Nursing graduates often positively impact the local community through their research capstone projects. For example, graduate student Naomi Biviano recently created a program that that identified barriers (such as lack of knowledge, language miscommunication, etc.) that would prevent patients from adhering to their medication plan. With weekly follow-up phone calls to clarify medication schedules, Biviano’s method cleared up misconceptions and empowered patients to participate in their own care. Other projects have included Personal Protective Equipment (PPE) training at area health care facilities, stress reduction breathing techniques for undergraduate students suffering from anxiety, and developing musical education training to help nurses remember the steps to prevent pressure ulcers.
Further your success
Alumni of the Mount’s graduate programs go on to improve both their careers and their communities.

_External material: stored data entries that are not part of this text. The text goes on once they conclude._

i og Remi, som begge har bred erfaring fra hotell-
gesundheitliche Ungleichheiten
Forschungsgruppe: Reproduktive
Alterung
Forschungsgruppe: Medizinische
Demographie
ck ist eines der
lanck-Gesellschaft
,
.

Margaret Deyo Allers ’03 MS in Nursing ’07, vice president of Patient Care Services and Chief Nursing Officer at St. Luke’s Cornwall Hospital/Montefior Health System, credits her Mount experiences for enhancing her career at St. Luke’s.
“I believe my success in obtaining this position could not have been accomplished without the support and growth opportunities afforded me through MSMC’s BSN and MSN programs,” she explained at a recent Nursing Symposium for alumni and the community, “and for that I am both grateful and honored that my educational aspirations pointed me towards MSMC.”
Torrance Harvey MSEd ’03 recently became the mayor of Newburgh and is now affecting change in the very community where he completed his degree. “I’d be remiss not to mention that Mount Saint Mary College believed in me and my potential. I shall always remember the opportunities and academic preparation for service to others I received at the college. Fortified with an excellent education, the Mount graduates CAN make a significant difference!”
Other graduate students have gone on to be named directors, senior managers, vice presidents, and chief financial officers of their companies and earned distinctions like New York State Teacher of the Year, Skyline Conference Coach of the Year, Hudson Valley’s Top Nurse, and New York State Nurse Practitioner Student of the Year.